En el momento en el que la madre se alejó de ellos, Daniel se giró hacia Alain y ofreciéndole un guiño le dijo:

—No necesito pijama. Yo duermo desnudo.

7

A la mañana siguiente, Alain, su madre y la futura novia esperaron a Daniel en la cocina para ofrecerle café, cruasanes calientes y zumo de naranja.

—Dos de estas me he tenido que tomar. —Alain le señaló un blíster de Alka Setlzer.

—Un par de ellas no me vendrían a mí mal tampoco. —Daniel alzó las cejas, sin dejar de observar el cambio de imagen que había dado Alain, al ponerse aquella mañana unos pantalones vaqueros, jersey de pico celeste, con camiseta blanca debajo, y unas deportivas que le daban un toque mucho más juvenil.

Al rato de haber desayunado, aparecieron el padre y la donadora de besos, quien parecía bastante abochornada por lo ocurrido la noche anterior y que le pidió disculpas por ello, a lo que Daniel respondió con una sonrisa, para quitarle hierro al asunto y que no le diera más importancia de la que tenía.

—Daniel, me preguntaba si como particular hay alguna posibilidad de comprar ropa de diseño en esas tiendas con las que trabajas en la ciudad —preguntó Lorraine, en francés.

—Depende. Muchas de ellas se dedican al mayoreo y algunas son bastante estrictas con las cantidades mínimas que te tienes que llevar de ciertas prendas. ¿Qué es lo que estás buscando? —preguntó en el mismo idioma.

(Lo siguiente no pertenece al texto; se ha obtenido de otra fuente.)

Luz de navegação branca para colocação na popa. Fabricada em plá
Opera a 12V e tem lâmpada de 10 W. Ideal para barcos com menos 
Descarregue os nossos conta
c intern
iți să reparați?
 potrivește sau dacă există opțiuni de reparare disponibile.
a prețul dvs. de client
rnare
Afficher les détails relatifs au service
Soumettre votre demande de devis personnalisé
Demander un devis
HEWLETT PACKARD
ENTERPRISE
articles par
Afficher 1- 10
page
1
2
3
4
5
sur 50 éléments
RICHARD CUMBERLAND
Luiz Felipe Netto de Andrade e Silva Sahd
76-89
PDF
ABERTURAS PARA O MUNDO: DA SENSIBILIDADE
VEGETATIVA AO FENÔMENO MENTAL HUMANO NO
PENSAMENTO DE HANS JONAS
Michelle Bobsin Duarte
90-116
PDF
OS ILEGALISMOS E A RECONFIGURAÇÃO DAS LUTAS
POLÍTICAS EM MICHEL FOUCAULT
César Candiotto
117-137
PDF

—El traje de novio. Es que los modelos clásicos me horrorizan —respondió ella, elevando la mirada al techo mientras se encogía de hombros.

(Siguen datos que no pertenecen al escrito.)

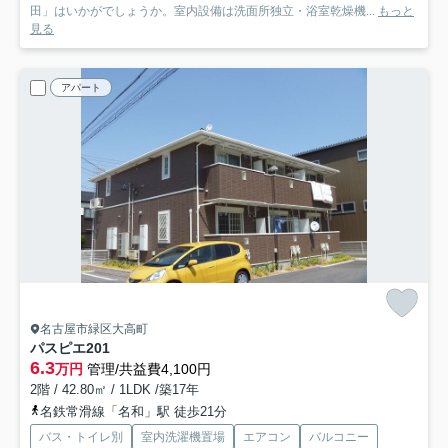
田」はいかがでしょうか。室内設備は洗面所独立・浴室乾燥機...
もっと
見る
アパート
名古屋市緑区大高町
パスピエ
201
6.3
万円
管理/共益費4,100円
2階 / 42.80㎡ / 1LDK /築17年
名鉄常滑線「名和」駅 徒歩21分
バス・トイレ別
室内洗濯機置場
エアコン
バルコニー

—Puedo ver qué van a sacar para la temporada de primavera-verano. —El timbre de la puerta sonó con insistencia—. Ese debe de ser mi taxi. —Se levantó del asiento, apurando el café—. Siento marcharme tan rápido, pero en una hora y media he quedado para ver trajes de fiesta en un showroom de Le Marais. Después, puedo llamar a tu hermano y decirle si he visto algo interesante —le dijo a Lorraine—. Yo te pongo en contacto con ellos y la semana que viene podéis pasaros por sus tiendas. Sin compromiso. Si no os gusta lo que os enseñan, no pasa nada.

—¿Y no podríamos acompañarte nosotras hoy? —propuso la madre—. Si se puede, claro. Y, sobre todo, si no te importunamos. Nunca he estado en una de esas muestras de ropa tan parisinas. Alain podría acercarnos hasta allí.

A Daniel le pareció tentadora la idea de pasar un rato más con él y, de paso, agradecerle a su madre la hospitalidad que le había mostrado.

—Sí, sí, por supuesto que podéis venir conmigo. Les avisaré de que voy acompañado. Los buyers solemos comprar solos o con nuestros ayudantes —explicó, mientras empezaba a buscar un número en los contactos de su móvil—. Quizás, alguno de los nuevos diseñadores tenga a mano catálogos de trajes de novios de la temporada que viene. Y, si no, siempre se puede ver algo de Tom Ford. Conozco a la gente que lleva la tienda de rue Cambon. Ya sé que va haciendo declaraciones poco amables de Francia y de su gente, pero en trajes de hombre y, en concreto, de novio encontraréis buena calidad, elegancia y precios de todo tipo.